The situation-changing effect of a detailed analysis of the composition and distribution of the population of Western Palestine, and of the nature of immigration and in-migration into that area, is of immense significance; that these data have heretofore been almost entirely ignored. There was neither map nor measure readily available even to identify accurately the population or territory actually involved in the Jewish-settled areas that constituted the land where ninety-eight percent [98%] of all Jews in "Palestine" would live until after 1948 - a fraction of Western Palestine. There has been no relevant recognition of the British land restrictions against Jews, which limited Jewish settlement to only a portion of Western Palestine.
The land in the "Jewish National Home" was treated largely as "Arab Land." The Jews immigration was brutally restricted, while "illegal" Arab immigration was freely permitted - that was in fact, the British "system" of immigration.
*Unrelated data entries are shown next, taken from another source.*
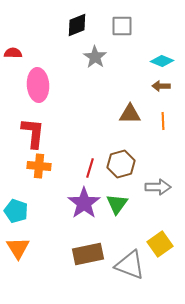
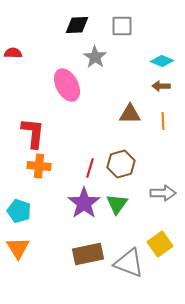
black diamond: rotated 20 degrees clockwise
pink ellipse: moved 29 px right; rotated 24 degrees counterclockwise
gray arrow: moved 5 px right, 6 px down
cyan pentagon: moved 3 px right
gray triangle: moved 1 px left, 2 px up
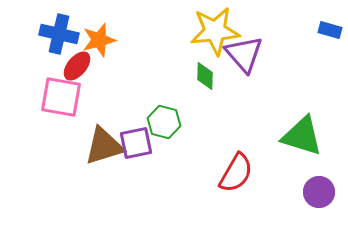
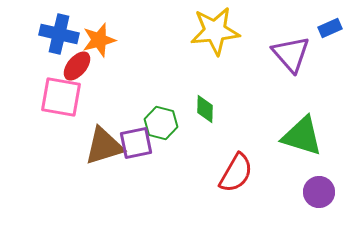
blue rectangle: moved 2 px up; rotated 40 degrees counterclockwise
purple triangle: moved 47 px right
green diamond: moved 33 px down
green hexagon: moved 3 px left, 1 px down
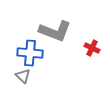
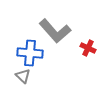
gray L-shape: rotated 28 degrees clockwise
red cross: moved 4 px left
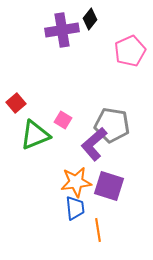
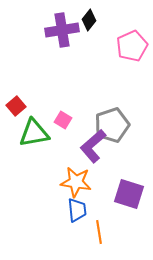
black diamond: moved 1 px left, 1 px down
pink pentagon: moved 2 px right, 5 px up
red square: moved 3 px down
gray pentagon: rotated 28 degrees counterclockwise
green triangle: moved 1 px left, 2 px up; rotated 12 degrees clockwise
purple L-shape: moved 1 px left, 2 px down
orange star: rotated 16 degrees clockwise
purple square: moved 20 px right, 8 px down
blue trapezoid: moved 2 px right, 2 px down
orange line: moved 1 px right, 2 px down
To appease Arab "discontent," the British violated the international League of Nations Mandate, by "facilitating" Arab settlement onto Jewish-settled land, and by treating the Jews only "on sufferance" in their "Jewish National Home." No real measure of Arab in-migrants and immigrants was ever taken, because the prevalent erroneous assumption was, and still is, that those Aarab migrants had "always been there." The omission of such information facilitated the myth of today.
The Arabs swarmed into the Jewish-settled areas of Western Palestine, took the places that Palestinian Jews were clearing for Jewish refugees, and then charged the Jews with "displacing Arab natives" in the Jewish-settled area of Western Palestine. The Arabs found benefits they had never known before, cannot claim to have been victims. The Arabs demand for "justice" is seen instead to be "injustice," as (footnote page 394)
The Arab habit of "migrating" had nothing to do with persecution, dictatorship, or certain death. Those in-migrants and immigrants among the Arab "refugee" population had been wrongly regarded immediately upon their arrival in Western Palestine as "existing" settled inhabitants "for millennia" within the Jewish-settled area of Western Palestine; they were actually continuing in 1948 their traditional pattern of shifting to where they thought "their brethren were better treated." For the instant "refugees," life was better in the UNWRA camp setting, than for landless impoverished laborers anywhere in the Arab world.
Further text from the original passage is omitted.